Prevalence of HIV-1, syphilis and HSV-2 antibody positive were 0.5%, 4.8% and 27.8%, respectively. Low-fee FSW were more likely to have HSV-2 infection (adjusted prevalence ratio (APR)=1.3, 95% CI 1.1 to 1.7), but not more likely to have HIV-1 and syphilis infection compared with medium-fee FSW. Compared with medium-fee FSW, low-fee FSW were more likely to be ≥35 years of age (APR=2.1, 95% CI 1.3 to 3.6), engage in sex work ≥6 days/per week (APR=1.7, 95% CI 1.2 to 2.6), have ≥3 clients per day (APR=2.2, 95% CI 1.5 to 3.3), have clients decide condom use (APR=1.6, 95% CI 1.1 to 2.3), fail to persuade clients to use condoms (APR=1.6, 95% CI 1.1 to 2.6), express willingness to have unprotected sex in return for receipt of a higher fee (APR=1.8, 95% CI 1.2 to 2.8), have had genital symptoms in the past year (APR=1.4, 95% CI 1.1 to 1.8) and have migrated from another city.
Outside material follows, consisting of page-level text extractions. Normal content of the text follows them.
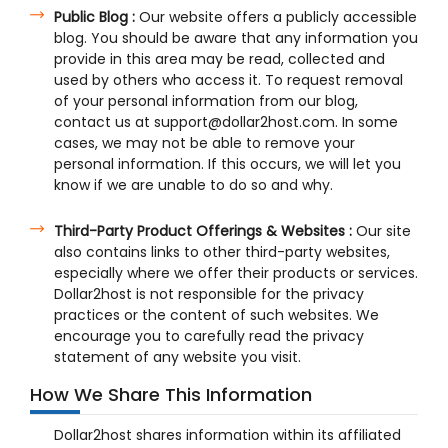
Public Blog :
Our website offers a publicly accessible
blog. You should be aware that any information you
provide in this area may be read, collected and
used by others who access it. To request removal
of your personal information from our blog,
contact us at support@dollar2host.com. In some
cases, we may not be able to remove your
personal information. If this occurs, we will let you
know if we are unable to do so and why.
Third-Party Product Offerings & Websites :
Our site
also contains links to other third-party websites,
especially where we offer their products or services.
Dollar2host is not responsible for the privacy
practices or the content of such websites. We
encourage you to carefully read the privacy
statement of any website you visit.
How We Share This Information
Dollar2host shares information within its affiliated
Low-fee FSW in China have unique risks for acquiring HIV/STI, in part due to greater economic pressures. Tailored interventions targeting low-fee FSW and incorporating their prevailing perception of HIV/STI risks and condom use negotiation challenges that they face are urgently needed.
更好地了解低费率女性性工作者(FSW)的风险行为和相关因素,并支持中国该关键人群中艾滋病毒/性传播感染(STI)的流行控制。
2012 年,在三个省份采用便利抽样方法,对 1487 名符合条件的低费率和中费率 FSW 进行了横断面研究。使用结构化问卷对参与者进行访谈,并检测 HIV-1、单纯疱疹病毒(HSV)-2 和梅毒抗体。使用对数二项式模型估计患病率比(PR)并检查与低费率性工作相关的因素。
HIV-1、梅毒和 HSV-2 抗体阳性的患病率分别为 0.5%、4.8%和 27.8%。低费率 FSW 更有可能感染 HSV-2(调整后的患病率比(APR)=1.3,95%CI 1.1 至 1.7),但与中费率 FSW 相比,感染 HIV-1 和梅毒的可能性并没有增加。与中费率 FSW 相比,低费率 FSW 更有可能年龄≥35 岁(APR=2.1,95%CI 1.3 至 3.6),每周从事性工作≥6 天/周(APR=1.7,95%CI 1.2 至 2.6),每天有≥3 个客户(APR=2.2,95%CI 1.5 至 3.3),有客户决定使用避孕套(APR=1.6,95%CI 1.1 至 2.3),未能说服客户使用避孕套(APR=1.6,95%CI 1.1 至 2.6),表示愿意为更高的费用进行无保护性行为(APR=1.8,95%CI 1.2 至 2.8),过去一年有生殖器症状(APR=1.4,95%CI 1.1 至 1.8),并从另一个城市迁移过来。
中国的低费率 FSW 获得艾滋病毒/性传播感染的风险具有独特性,部分原因是经济压力较大。迫切需要针对低费率 FSW 制定有针对性的干预措施,并纳入他们对艾滋病毒/性传播感染风险和避孕套使用谈判挑战的普遍看法。